Follow-up and test-of-cure
Because failure is common with this organism, follow-up matters more here than with many other STIs. If symptoms persist after you finish the full course, go back — a continued infection may mean the strain was resistant or that you were reinfected, and your clinician may switch to the moxifloxacin regimen or repeat testing. Don't assume lingering symptoms mean the antibiotics failed entirely; sometimes residual irritation settles, but it's worth a check rather than a guess. If you're trying to time any retest after a new exposure, our guide on when to test after exposure explains the windows.
What happens if Mgen goes untreated
Left alone, Mgen doesn't just stay a nuisance. In women it's linked to cervicitis, pelvic inflammatory disease (PID — infection that spreads to the uterus and fallopian tubes and can scar them), preterm delivery, and infertility, with roughly a twofold increased risk of infertility. In men, untreated infection commonly shows up as persistent or recurrent urethritis — that nagging discharge or burning that keeps coming back despite treatment for something else.
None of these complications are inevitable. They're the reason treating Mgen properly, and confirming it cleared, is worth the effort rather than waiting it out.
Preventing reinfection going forward
Condoms used every time lower the risk of catching or passing Mgen, and they're the most reliable tool you control. Routine STI screening catches infections that cause no symptoms at all, which is how a lot of Mgen travels. After you've been treated, consistent condom use plus making sure partners were treated keeps it from coming back.
- Use condoms consistently — every time, not just when you remember.
- Make sure recent partners are tested and treated so you don't reinfect each other.
- Finish the full antibiotic course and return if symptoms don't resolve.
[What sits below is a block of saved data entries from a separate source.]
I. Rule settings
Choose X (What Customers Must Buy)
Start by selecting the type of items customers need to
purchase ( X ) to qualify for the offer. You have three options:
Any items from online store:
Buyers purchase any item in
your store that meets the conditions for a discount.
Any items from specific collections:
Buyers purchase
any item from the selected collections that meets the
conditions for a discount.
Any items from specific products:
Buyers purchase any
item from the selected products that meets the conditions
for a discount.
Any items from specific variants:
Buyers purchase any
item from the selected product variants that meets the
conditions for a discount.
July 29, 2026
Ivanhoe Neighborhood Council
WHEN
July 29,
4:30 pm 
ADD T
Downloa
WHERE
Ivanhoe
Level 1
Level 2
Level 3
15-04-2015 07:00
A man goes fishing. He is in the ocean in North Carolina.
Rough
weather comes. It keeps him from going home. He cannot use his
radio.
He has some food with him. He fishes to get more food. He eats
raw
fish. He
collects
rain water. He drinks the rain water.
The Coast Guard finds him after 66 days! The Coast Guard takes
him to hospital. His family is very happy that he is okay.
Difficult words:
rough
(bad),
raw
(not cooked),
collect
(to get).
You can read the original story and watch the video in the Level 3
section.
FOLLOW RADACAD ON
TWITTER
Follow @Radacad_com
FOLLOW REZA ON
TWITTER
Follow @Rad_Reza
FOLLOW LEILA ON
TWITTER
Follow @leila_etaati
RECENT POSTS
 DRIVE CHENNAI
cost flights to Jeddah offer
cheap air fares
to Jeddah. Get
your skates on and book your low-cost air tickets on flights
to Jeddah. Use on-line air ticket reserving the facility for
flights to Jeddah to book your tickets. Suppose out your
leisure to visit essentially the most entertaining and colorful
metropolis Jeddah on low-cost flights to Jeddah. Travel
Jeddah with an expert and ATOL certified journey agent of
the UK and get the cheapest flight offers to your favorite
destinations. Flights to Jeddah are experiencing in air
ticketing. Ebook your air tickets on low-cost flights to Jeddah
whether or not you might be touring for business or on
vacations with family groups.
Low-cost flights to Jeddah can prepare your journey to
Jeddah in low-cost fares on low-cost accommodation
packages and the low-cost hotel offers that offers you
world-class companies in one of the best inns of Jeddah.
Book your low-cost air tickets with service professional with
- Build routine screening into your care; you can get tested even without symptoms.
When to see a clinician
See a clinician for burning with urination, unusual discharge, pelvic pain, or any urethral or cervical symptoms that don't clear — especially if you've already been treated for another infection and the symptoms came back. Testing is straightforward: usually a urine sample or a self-collected swab, with results typically back in a few days, and it's free or low-cost at health departments, Planned Parenthood, and Title X clinics. Clinics deal with this diagnosis daily, and it says nothing about you as a person. If you're choosing where to go, you can compare testing providers.